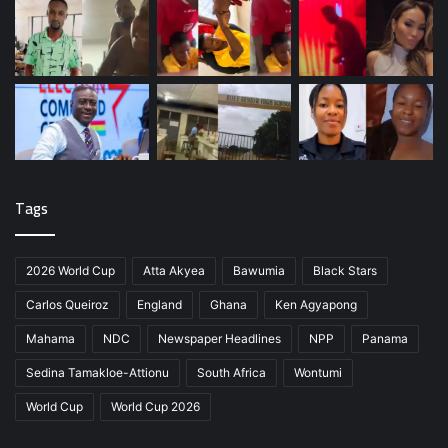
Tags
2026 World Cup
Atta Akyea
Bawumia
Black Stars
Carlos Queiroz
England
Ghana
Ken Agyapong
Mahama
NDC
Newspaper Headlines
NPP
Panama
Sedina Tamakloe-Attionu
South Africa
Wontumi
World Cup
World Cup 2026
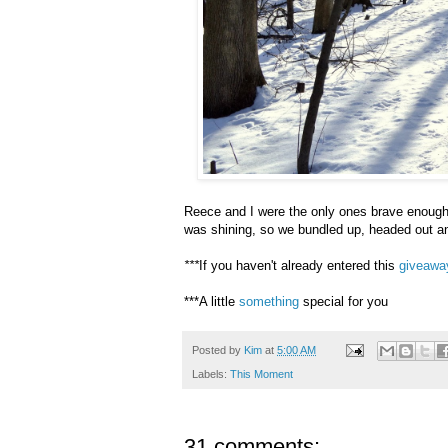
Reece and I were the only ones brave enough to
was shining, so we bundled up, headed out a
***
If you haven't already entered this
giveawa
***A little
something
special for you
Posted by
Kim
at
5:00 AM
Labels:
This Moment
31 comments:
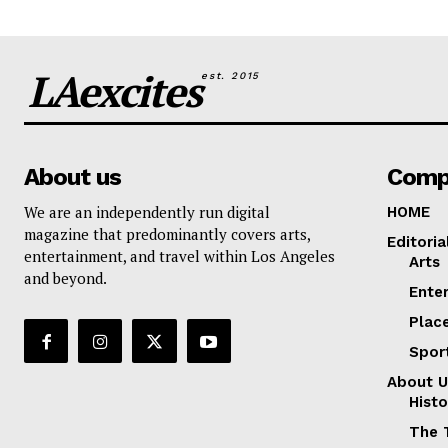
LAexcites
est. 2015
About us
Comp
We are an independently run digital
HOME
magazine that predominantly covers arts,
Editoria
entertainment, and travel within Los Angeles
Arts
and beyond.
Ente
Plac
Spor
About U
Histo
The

——

Indicate how many lines in the records above include the word "World", giving no other content.

= Solved exercise =
3